Connected Cars Will Change the World — Once Manufacturers Figure Out How to Process the Data
Driving back from Yosemite last weekend, on a dark road in the middle of the Sierra Nevadas, my back left tire blew.
My car skidded to the side of the road, the car trailing me swerved to avoid an accident, and for hours I was stuck next to a cow pasture on the shoulder of CA-41.
Almost everyone who’s operated a motor vehicle can empathize with that experience, but the exciting thing is, with industry forecasts projecting that every car will be “connected” by 2025, what happened in the woods outside of Yosemite should play out much differently in the future.
It’s likely that in a few years, my car, with enhanced connectivity, would have been able to sense something wrong with the tire many miles prior and reported that information to me in real-time. I would have been able to pull over, get the tire patched, and avoid what turned into an incredibly dangerous situation.
If the tire did blow suddenly, my insurance company, AAA, and car manufacturer would have all been contacted instantaneously. Help would have been on the way without having to make a phone call.
“The technology that will fundamentally change the future of transportation relates to vehicles that are both autonomous and connected. These vehicles will be orders of magnitude safer than human drivers, reducing accidents with superhuman sensing and perception capabilities, and improving convenience with features like AI in the cockpit. Autonomous and connected technology can also decrease time stuck in traffic, using data from other vehicles and infrastructure to optimize navigation and traffic flow.”
— NVIDIA
The prospect of a fully connected car — one equipped with Internet access that can tap into a local wireless network — is thrilling for a number of reasons. These new age vehicles will lead to increased safety, efficiency, and also have an enormous environmental impact.
“The total amount of wasted fuel topped 3.9 billion gallons in 2009 according to the Texas Transportation Institute — 130 days of flow in the Alaska Pipeline (nearly a third of the year),” says Prakash Darji — Former General Manager at SAP — in his article: Why Connected Cars Are Poised To Have A Fundamental Impact.
“Connected vehicle environmental applications will enable system users and system operators to make choices that reduce the environmental impacts of surface transportation travel.”
Nobody questions the potential benefits of connected cars, but one vital question remains: how will manufacturers process the data?
The daily data of one connected autonomous vehicle will generate as much data as 2500 smartphones in 2023.

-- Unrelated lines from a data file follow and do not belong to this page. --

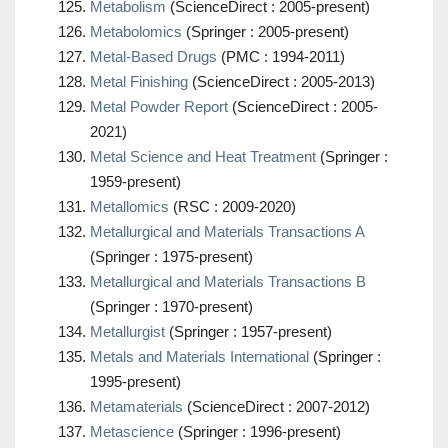
Metabolism
(ScienceDirect : 2005-present)
Metabolomics
(Springer : 2005-present)
Metal-Based Drugs
(PMC : 1994-2011)
Metal Finishing
(ScienceDirect : 2005-2013)
Metal Powder Report
(ScienceDirect : 2005-
2021)
Metal Science and Heat Treatment
(Springer :
1959-present)
Metallomics
(RSC : 2009-2020)
Metallurgical and Materials Transactions A
(Springer : 1975-present)
Metallurgical and Materials Transactions B
(Springer : 1970-present)
Metallurgist
(Springer : 1957-present)
Metals and Materials International
(Springer :
1995-present)
Metamaterials
(ScienceDirect : 2007-2012)
Metascience
(Springer : 1996-present)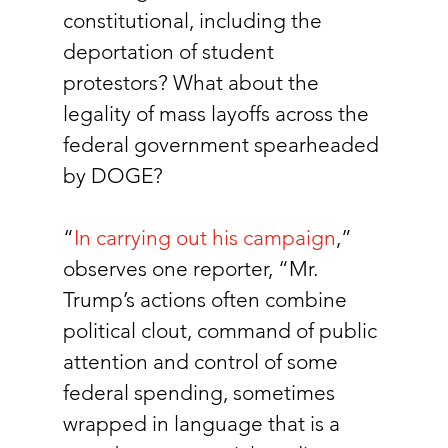
constitutional, including the 
deportation of student 
protestors? What about the 
legality of mass layoffs across the 
federal government spearheaded 
by DOGE? 
“
In carrying out his campaign
,” 
observes one reporter, “Mr. 
Trump’s actions often combine 
political clout, command of public 
attention and control of some 
federal spending, sometimes 
wrapped in language that is a 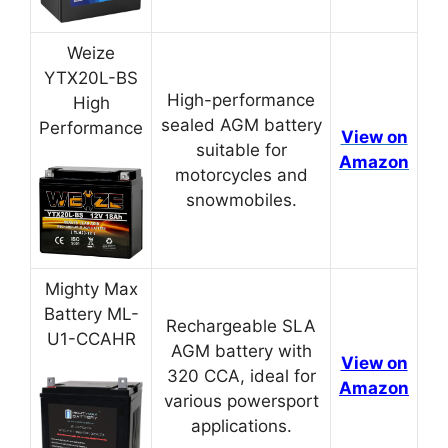
Weize
YTX20L-BS
High-performance
High
sealed AGM battery
Performance
View on
suitable for
Amazon
motorcycles and
snowmobiles.
Mighty Max
Battery ML-
Rechargeable SLA
U1-CCAHR
AGM battery with
View on
320 CCA, ideal for
Amazon
various powersport
applications.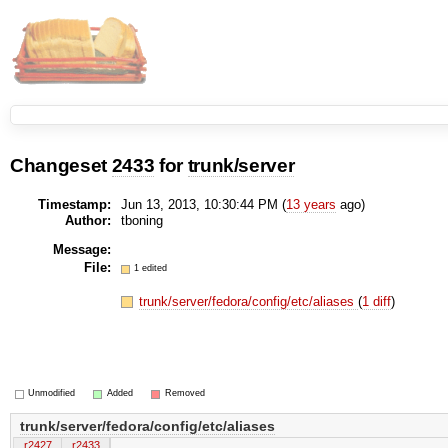
Changeset
2433
for
trunk/server
Timestamp:
Jun 13, 2013, 10:30:44 PM (
13 years
ago)
Author:
tboning
Message:
File:
1 edited
trunk/server/fedora/config/etc/aliases
(
1 diff
)
Unmodified
Added
Removed
trunk/server/fedora/config/etc/aliases
r2427
r2433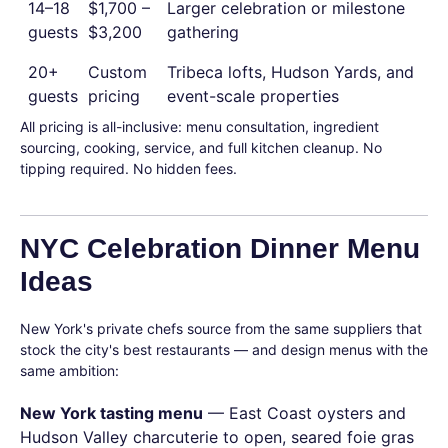
14–18
$1,700 –
Larger celebration or milestone
guests
$3,200
gathering
20+
Custom
Tribeca lofts, Hudson Yards, and
guests
pricing
event-scale properties
All pricing is all-inclusive: menu consultation, ingredient
sourcing, cooking, service, and full kitchen cleanup. No
tipping required. No hidden fees.
NYC Celebration Dinner Menu
Ideas
New York's private chefs source from the same suppliers that
stock the city's best restaurants — and design menus with the
same ambition:
New York tasting menu
— East Coast oysters and
Hudson Valley charcuterie to open, seared foie gras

“Robust autonomous and connected technology requires massive amounts of data,” says NVIDIA, widely considered to be the company on the forefront of next-generation automotive technology.
“While exact figures depend on the situation, the vehicle must be able process this data in real time.”
For a car to be fully connected, manufacturers will need to find new, innovative ways to process the incredible amounts of data. The modern datacenter, even based on the most conservative estimates of connected car data output, can’t come close to providing an economical solution.
Forcing manufacturers to pick and choose the features to technologize would be a profound loss for consumers and society as a whole, which is why at FASTDATA.io we believe PlasmaENGINE® — our GPU-native software built for the real-time processing of infinite data in motion, over multiple nodes, with multiple GPUs — will prove the answer to this looming industry crisis.
The biggest challenge for automobile manufacturers will be prioritizing and reacting to data in real-time. PlasmaENGINE® is the only streaming data software that collects, processes, then stores data, opposed to CPU-bound alternatives which collect, store, then process.
By processing streaming data first, PlasmaENGINE® can prioritize and react to data in real-time while discarding any and all non-pertinent data.
All of these attributes are vital to the future of connected cars, but the ability to only store pertinent data is the true game-changer. Without that ability, it’s likely that no manufacturer could create a palatable pricing model for consumers, which would be an absolute shame considering connected cars could prevent as many as 10,000 fatalities and 500,000 injuries in the United States alone.
Efficiency and cost-effectiveness will be at the forefront as automobile manufacturers construct their global big data strategies. The future of automotive transportation is incredibly exciting, but the connected car cannot exist on a worldwide scale without data processing innovations like PlasmaENGINE®.